Cidadania

A mulher que transformou a sua vida e a de outras mulheres

Conheça a história de Geralda Florisbela, que fundou a Associação de Mulheres de Sobradinho II

Cestas básicas para famílias assistidas

Cestas básicas para famílias assistidas

Geralda Florisbela, como toda mulher, sonhava em constituir uma família, casar-se, ter filhos e ter uma vida feliz e tranquila. Em 1976, esse sonho se realizou. O primeiro filho, André, personificava a família perfeita. Dois anos depois, a filha Andréia nasceu e um ano depois Luciana. Os anos transcorriam normais, as crianças crescendo, estudando e ela cuidando do lar.

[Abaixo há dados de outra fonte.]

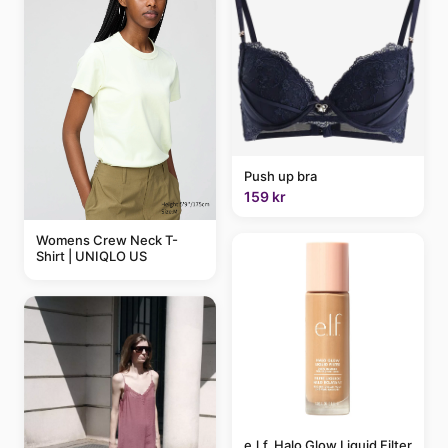
Push up bra
159 kr
Womens Crew Neck T-
Shirt | UNIQLO US
e.l.f. Halo Glow Liquid Filter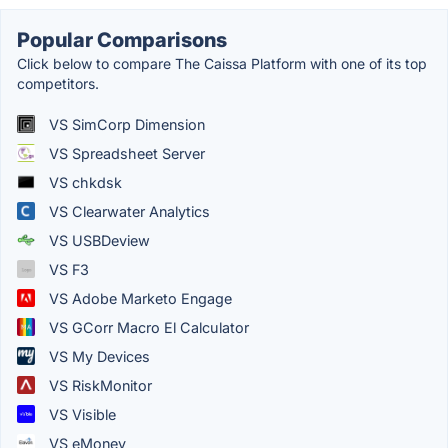
Popular Comparisons
Click below to compare The Caissa Platform with one of its top
competitors.
VS SimCorp Dimension
VS Spreadsheet Server
VS chkdsk
VS Clearwater Analytics
VS USBDeview
VS F3
VS Adobe Marketo Engage
VS GCorr Macro El Calculator
VS My Devices
VS RiskMonitor
VS Visible
VS eMoney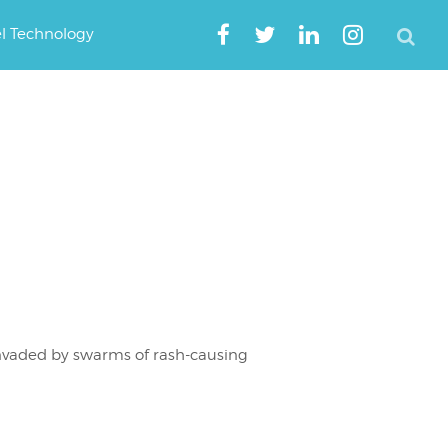
el Technology
invaded by swarms of rash-causing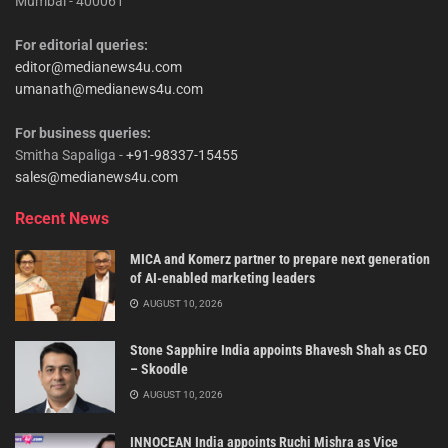
Mumbai - 400061
For editorial queries:
editor@medianews4u.com
umanath@medianews4u.com
For business queries:
Smitha Sapaliga -
+91-98337-15455
sales@medianews4u.com
Recent News
MICA and Komerz partner to prepare next generation
of AI-enabled marketing leaders
AUGUST 10, 2026
Stone Sapphire India appoints Bhavesh Shah as CEO
– Skoodle
AUGUST 10, 2026
INNOCEAN India appoints Ruchi Mishra as Vice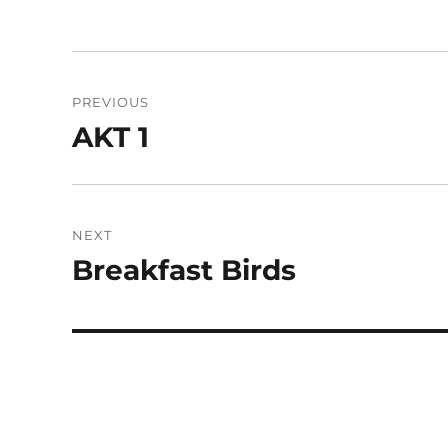
Post
PREVIOUS
navigation
AKT 1
Previous
post:
NEXT
Breakfast Birds
Next
post:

Para sua surpresa, no ano de 1986, seu esposo a abandona com três filhos. Ironia ou não do destino, ele a trocou por uma outra mulher com três filhos. Dias ruins vieram, passaram todo tipo de necessidade.

Em 1987, surgiu Antônio, um delegado, prometendo a ela e aos seus filhos uma vida melhor. Passaram 8 longos anos, até ele deixar a máscara cair, pois não só ela era vítima de violência doméstica, mas seus filhos também. Dentro dela surgiram sentimentos antagônicos: amor, ódio, pensamentos de que aquilo seria uma fase e que iria passar, mas, não passou.

Cansada de ver seus filhos e ela sofrerem violências física e psicológica, em 1999, Geralda colocou um ponto final naquela vida, separou-se e se viu sozinha mais uma vez com seus três filhos. E como aquela separação doía, pois, mesmo assim ela o amava.

Aos poucos foi reconstruindo sua vida. No ano 2000, passou a morar em Sobradinho II e, assim, pode observar suas vizinhas, tristes, com marcas roxas pelos braços, rosto e que diziam que haviam caído ou batido em algum móvel.

Abordou cada uma e, infelizmente, todas eram vítimas de violência doméstica. Passaram a se reunir todas as sextas-feiras na sala de sua casa, uma apoiando a outra, para dar um basta naquelas situações. Fundaram a Associação das Mulheres de Sobradinho II.

Reunião Terapia comunitária                                                           Reunião Terapia Comunitária, com Florisbela e a psicóloga Naida Mota

Em 2007, a associação foi registrada e conta hoje com apoio psicológico, jurídico e de assistentes sociais. Ao olhar Bela, como é conhecida, percebo a sua coragem, a sua resiliência; de momentos difíceis soube levantar-se e sua sororidade ao ajudar a resgatar a autoestima de mulheres fragilizadas. Bela é uma fênix que, além de renascer, faz todos os dias mulheres resgatarem seu auto amor, a dizerem não a relacionamentos abusivos. Ela me faz lembrar um poema de Guimarães Rosa: “a vida é assim, esquenta e esfria, aperta e daí afrouxa, sossega e depois desinquieta. O que ela quer da gente é coragem”. Florisbela é sinônimo de resiliência, sororidade e coragem.